ElyaConrad/XML-Parser

Folders and files

NameName
Last commit message
Last commit date

Latest commit

 

History

12 Commits
 
 
 
 
 
 
 
 
 
 

Repository files navigation

XML Parser, Stringifier and DOM

Parse XML, HTML and more with a very tolerant XML parser and convert it into a DOM.

These three components are separated from each other as own modules.

Component Size
Parser 4.7 KB
Stringifier 1.3 KB
DOM 3.1 KB

Install

npm install xml-parse

Require

const xml = require("xml-parse");

Parser

Parsing is very simple.

Just call the parse method of the xml-parse instance.

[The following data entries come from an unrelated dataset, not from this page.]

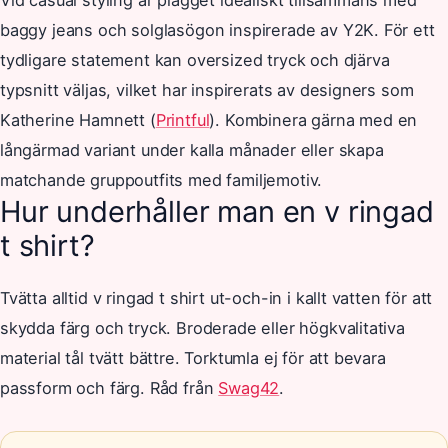
Vid casual styling är plagget idealiskt tillsammans med
baggy jeans och solglasögon inspirerade av Y2K. För ett
tydligare statement kan oversized tryck och djärva
typsnitt väljas, vilket har inspirerats av designers som
Katherine Hamnett (
Printful
). Kombinera gärna med en
långärmad variant under kalla månader eller skapa
matchande gruppoutfits med familjemotiv.
Hur underhåller man en v ringad
t shirt?
Tvätta alltid v ringad t shirt ut-och-in i kallt vatten för att
skydda färg och tryck. Broderade eller högkvalitativa
material tål tvätt bättre. Torktumla ej för att bevara
passform och färg. Råd från
Swag42
.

const xml = require("xml-parse");

// Valid XML string
var parsedXML = xml.parse('<?xml version="1.0" encoding="UTF-8"?>' +
                          '<root>Root Element</root>');
console.log(parsedXML);

// Invalid XML string
var parsedInavlidXML = xml.parse('<root></root>' +
                                 '<secondRoot>' +
                                   '<notClosedTag>' +
                                 '</secondRoot>');
console.log(parsedInavlidXML);

Parsed Object Structure

The result of parse is an object that maybe looks like this:

(In this case we have the xml string of the given example)

[
  {
    type: 'element',
    tagName: '?xml',
    attributes: {
      version: '1.0',
      encoding: 'UTF-8'
    },
    childNodes: [],
    innerXML: '>',
    closing: false,
    closingChar: '?'
  },
  {
    type: 'element',
    tagName: 'root',
    attributes: {},
    childNodes: [
      {
        type: 'text',
        text: 'Root Element'
      }
    ],
    innerXML: 'Root Element',
    closing: true,
    closingChar: null
  }
]

The root object is always an array because of the fact that it handles invalid xml with more than one root element.

Object Nodes

There are two kinds of objects. element and text. An object has always the property type. The other keys depend from this type.

'Element' Object Node
{
  type: [String], // "element"
  tagName: [String], // The tag name of the tag
  attributes: [Object], // Object containing attributes as properties
  childNodes: [Array], // Array containing child nodes as object nodes ("element" or "text")
  innerXML: [String], // The inner XML of the tag
  closing: [Boolean], // If the tag is closed typically (</tagName>)
  closingChar: [String] || null // If it is not closed typically, the char that is used to close it ("!" or "?")
}
'Text' Object Node
{
  type: [String], // "text"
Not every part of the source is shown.